Никто не вышел, и никто не откликнулся. Правда, Конрад заметил, как одна молодая женщина быстро спряталась за спины подружек. Унтерштурмфюрер повторил приказание.
- Марианны Бохеньской нет здесь! В нашей больнице такая не работает! отозвалась пожилая женщина.
Унтерштурмфюрер обернулся к Конраду:
- Может, ты попал не по адресу? А жаль, черт возьми, так хотелось помочь тебе! Ты ее в лицо не знаешь?
- Никогда не видел. Но мой приятель знает.
С этими словами Конрад вышел в коридор и скоро вернулся оттуда с Соколовым.
Марианна была здесь, но она боялась, что немцы будут издеваться над ней, поэтому и поспешила спрятаться. Теперь, увидев Соколова, она поняла, что здесь происходит. Глаза их встретились, и всякое сомнение исчезло...
- Марианна Бохеньская - это я! - смело подошла она к немцам.
- Вот и прекрасно! Чего же вы боялись, не откликнулись сразу? Если бы я знал, что вы родственница фон дем Баха, сам бы отвез вас к нему в Ожарув. Теперь это сделает мой друг Конрад. Но когда будете рассказывать ему, не забудьте упомянуть и мое имя.
Марианна хотя и не понимала, о чем идет речь, но, подбадриваемая взглядом Соколова, в знак согласия кивнула головой. Партизаны поспешили увести ее. Когда они проходили по пустынному переулку, Соколов посвятил девушку в свои планы. Узнав, что ее уведут в ту часть Варшавы, где нет немцев, Марианна попросила захватить и свою мать, которая осталась на улице Плоцкой, 29, в доме графа Бернацкого. Партизаны согласились, но пройти туда оказалось делом нелегким. Фашисты повсюду проводили массовые расстрелы, подрывали дома, поэтому приходилось то сворачивать на соседние улицы, то возвращаться назад. К намеченной цели они добрались только во второй половине дня. К этому времени дом Бернацких уже догорал, поблизости никого не было видно. Соколов хотел уже увести своих друзей, как вдруг из соседнего двора показались два власовца - старший лейтенант и рядовой. Они несли вдвоем свернутый в трубку огромный ковер. Партизаны старались пройти мимо, но старший лейтенант остановился и внимательно посмотрел на Соколова.
- Никак, капитан Астахов! - удивленно воскликнул, он. - Какой черт занес тебя в этот ад?
- Тот самый, который занес и тебя, - не вынимая руку из кармана, где у него лежал пистолет, ответил Соколов.
- Но ты же был в штабе армии, а не в бригаде Каминского?
- Мало ли где я был... Начальство послало меня сюда, посмотреть, чем вы занимаетесь. Вот и хожу с этим гаупштурмфюрером и любуюсь вашей работой, сказал Соколов, взглянув на дымящиеся развалины дворца Бернацкого.

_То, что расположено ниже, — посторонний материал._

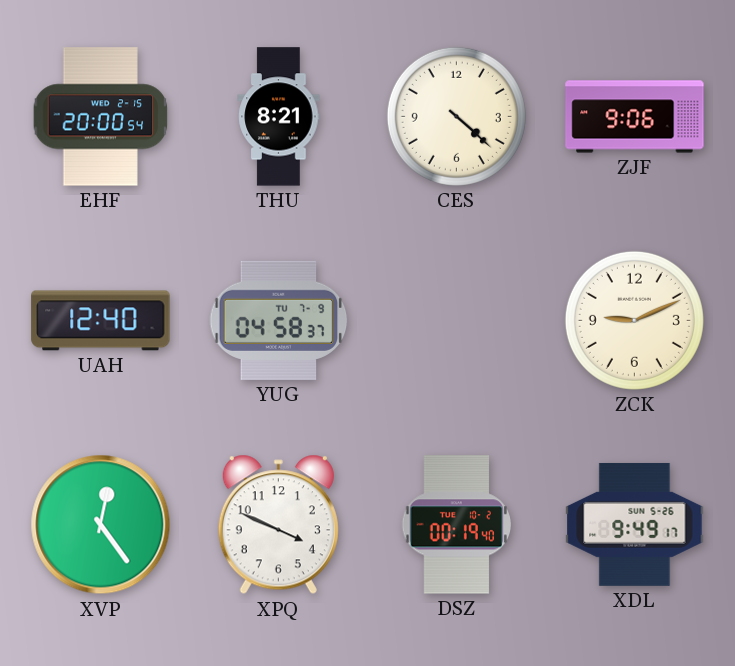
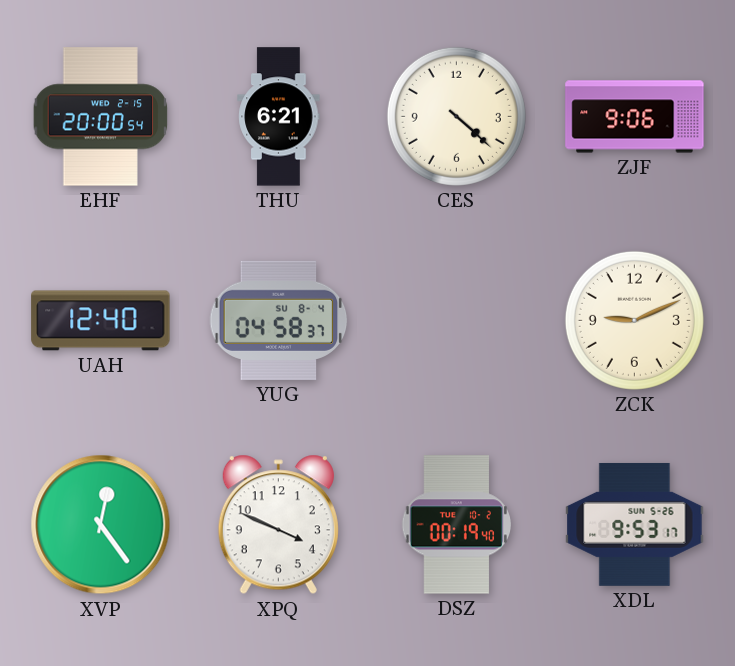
THU: 8:21 -> 6:21
YUG date: TU 7-9 -> SU 8-4
XDL: 9:49 -> 9:53
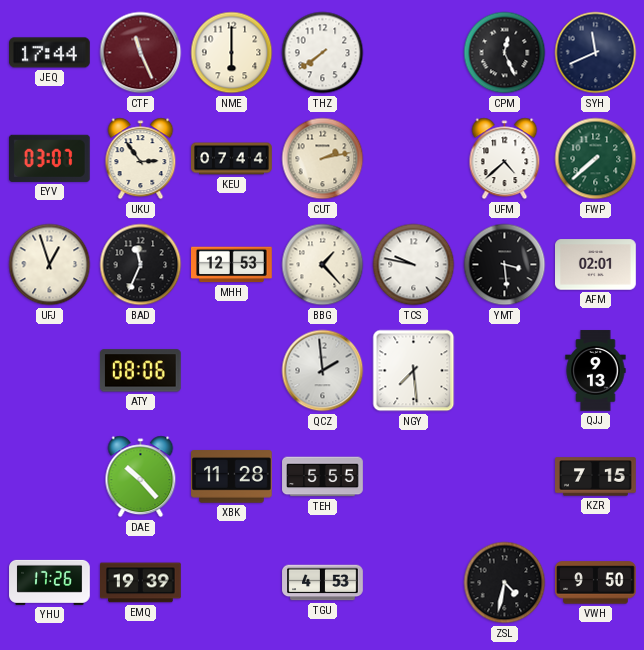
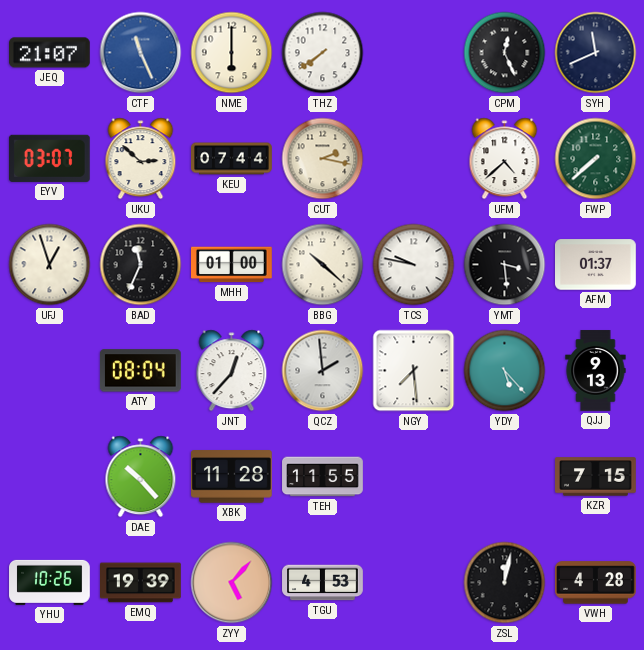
JEQ: 17:44 -> 21:07
CTF dial: burgundy -> blue
UKU: 2:54 -> 2:52
CUT: 2:13 -> 2:17
MHH: 12:53 -> 01:00
BBG: 1:23 -> 10:22
AFM: 02:01 -> 01:37
ATY: 08:06 -> 08:04
JNT: none -> 12:37
YDY: none -> 5:23
TEH: 5:55 -> 11:55
YHU: 17:26 -> 10:26
ZYY: none -> 5:07
ZSL: 4:32 -> 12:02
VWH: 9:50 -> 4:28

- Дело рук моих ребят, - показал власовец на развалины. - Правда, ведь неплохо потрудились, канальи?
- А не знаешь, куда делись жильцы этого дома? - поинтересовался Соколов.

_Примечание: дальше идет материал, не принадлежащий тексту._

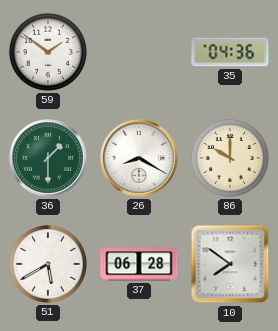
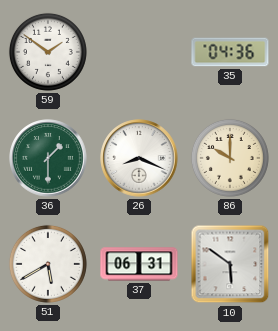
26: 8:20 -> 8:19
37: 06:28 -> 06:31
10: 7:51 -> 5:51
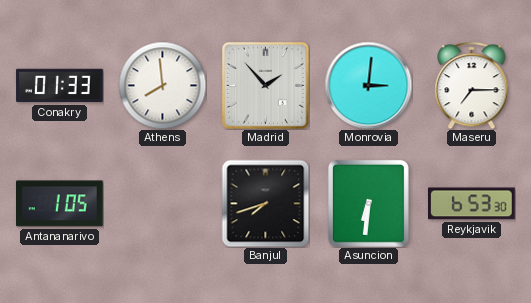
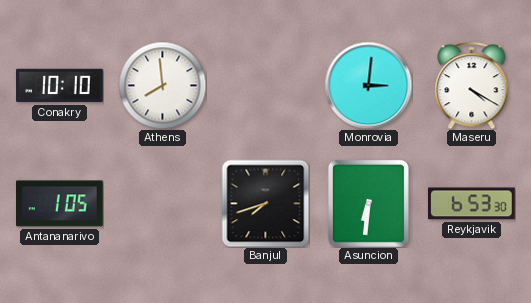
Conakry: 01:33 -> 10:10
Madrid: 1:53 -> none
Maseru: 7:15 -> 4:20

- Мы их расстреляли в саду. Вон лежат! - махнул тот в сторону чугунной ограды.
- Вот оно что! А мы ищем одну графиню. Пойдем посмотрим!
- Зачем?
- Говорят, при ней были драгоценности.
- Были, да сплыли. Мои ребята обшарили все карманы, поснимали кольца и сережки, выдернули золотые зубы. Так что ничего не найдете.
- Найдем. Графиня свои бриллианты носила не в карманах и не на шее. Она прятала их в более надежное место. Бросай этот ковер и пойдем искать!

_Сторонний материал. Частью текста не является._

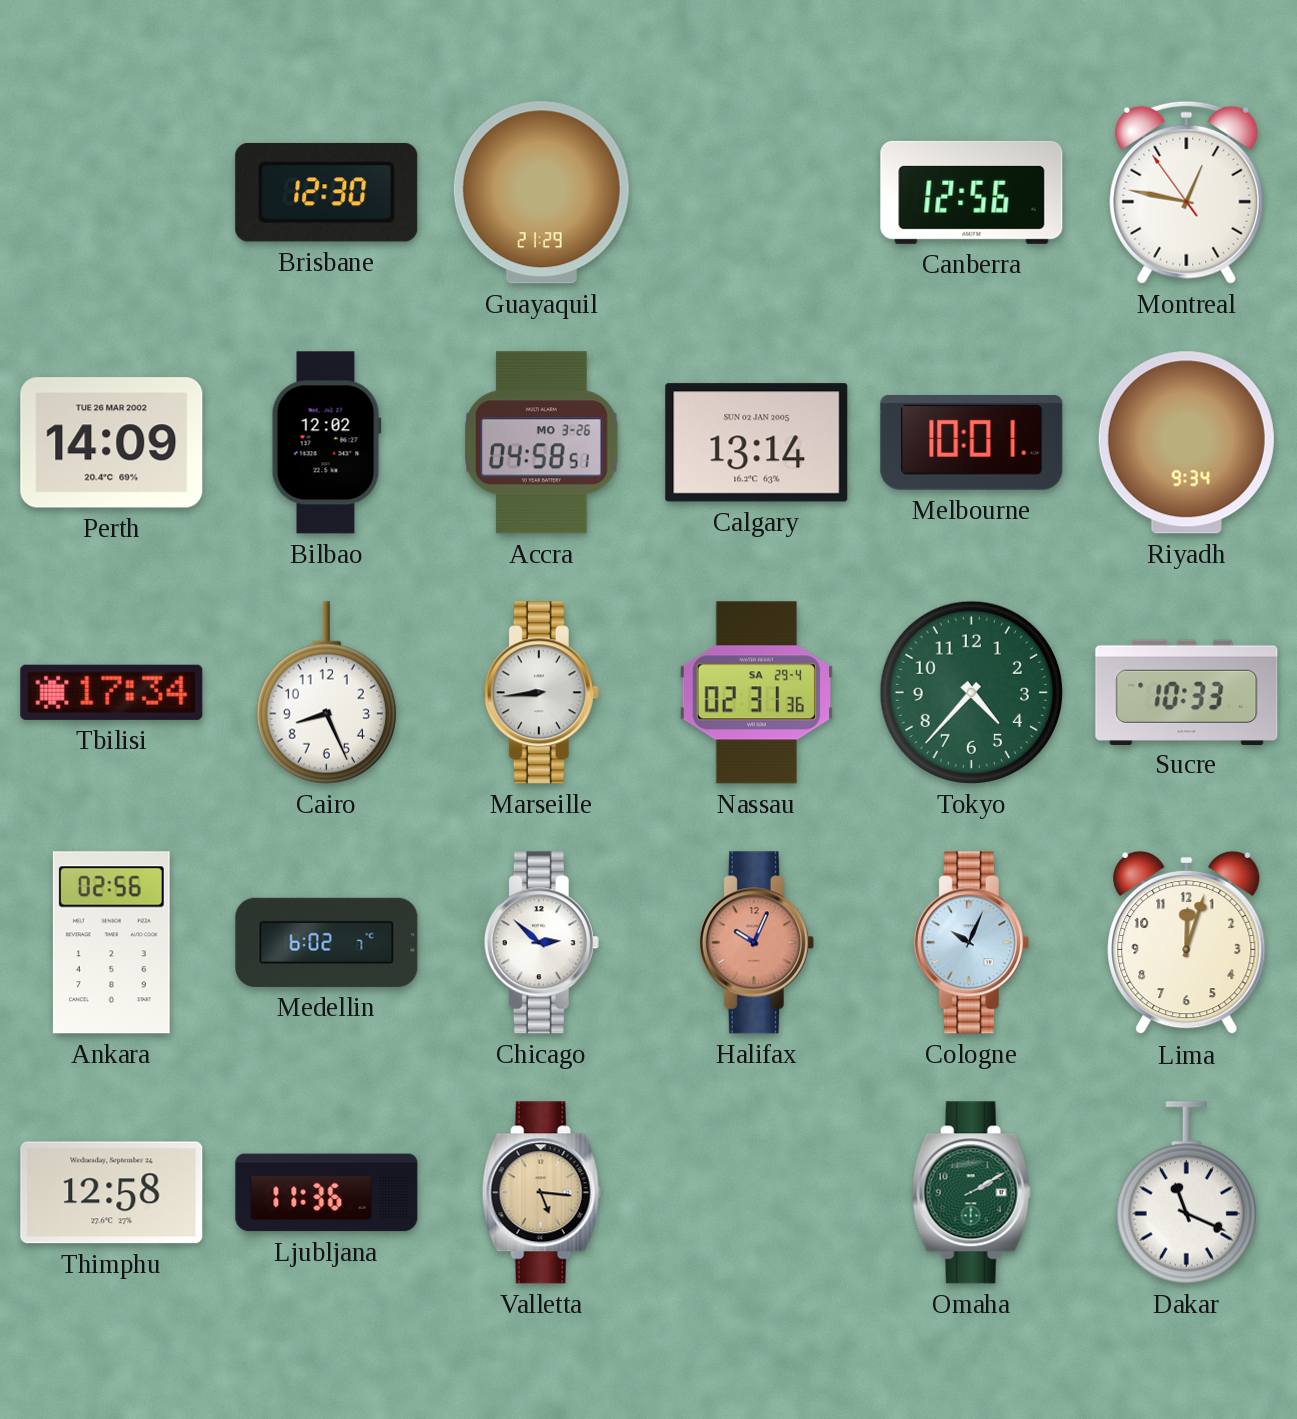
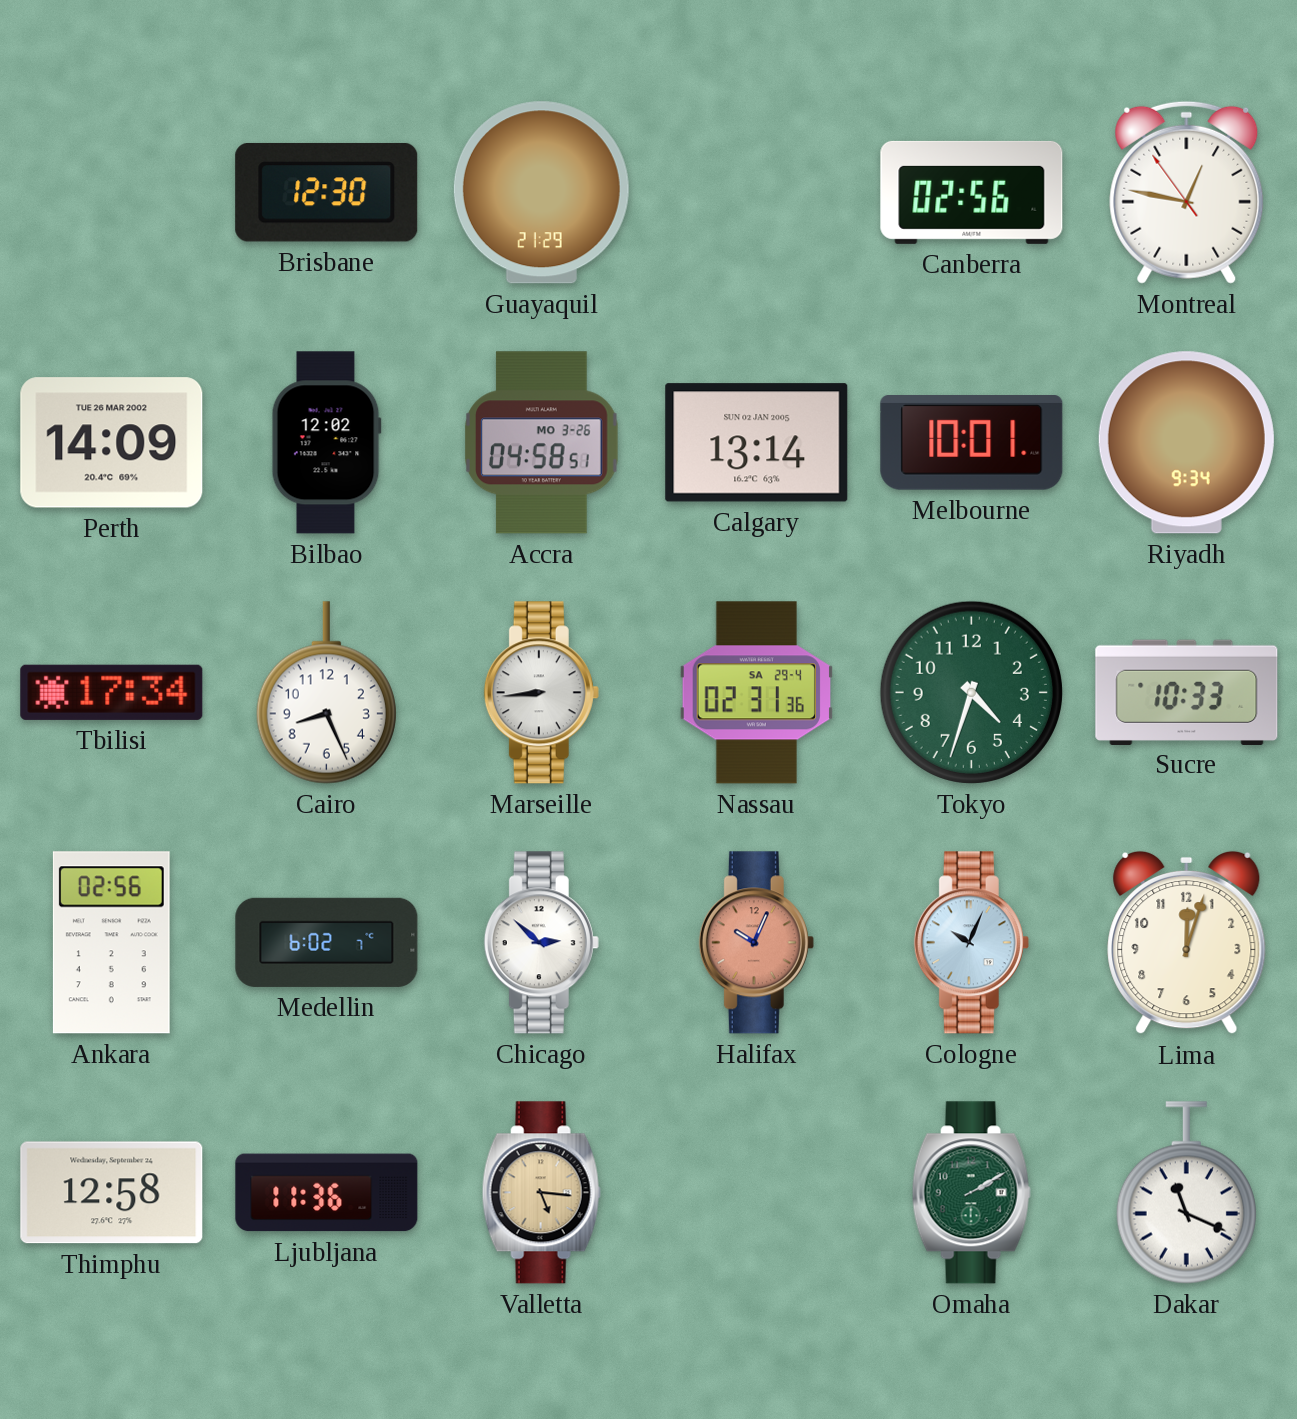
Canberra: 12:56 -> 02:56
Tokyo: 4:37 -> 4:33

- Но ковер-то не простой, а настоящий, персидский. Любой торгаш заплатит за него тысячу марок, - возразил власовец.
- Плюнь ты на него! За бриллианты графини мы выручим больше ста тысяч. Получишь свою долю, если покажешь, где лежит эта женщина, - предложил Соколов.
У власовца загорелись глаза. Он бросил ковер и повел партизан в сад. В центре сада была огромная клумба. Когда-то здесь росли цветы, а сейчас она была завалена трупами. Тела лежали и на газонах, и за зеленой оградой из аккуратно подстриженных кустов боярышника, посаженных вдоль аллеи. На полу беседки, густо обвитой плющом, лежал труп девочки лет шестнадцати, видимо, изнасилованной перед смертью. В груди ее торчал нож с красивой наборной ручкой. Соколов подозвал власовца.
- Ах, вот, оказывается, где я забыл его! - воскликнул тот, увидев нож. - Думал, потерял. Весь день ищу. Жалко ведь: в Минске по заказу сделал один знакомый слесарь за пятьдесят рублей. Слава богу, нашелся! Очень хороший нож!
- А девочку не жалко? - еле сдерживая себя, спросил Соколов.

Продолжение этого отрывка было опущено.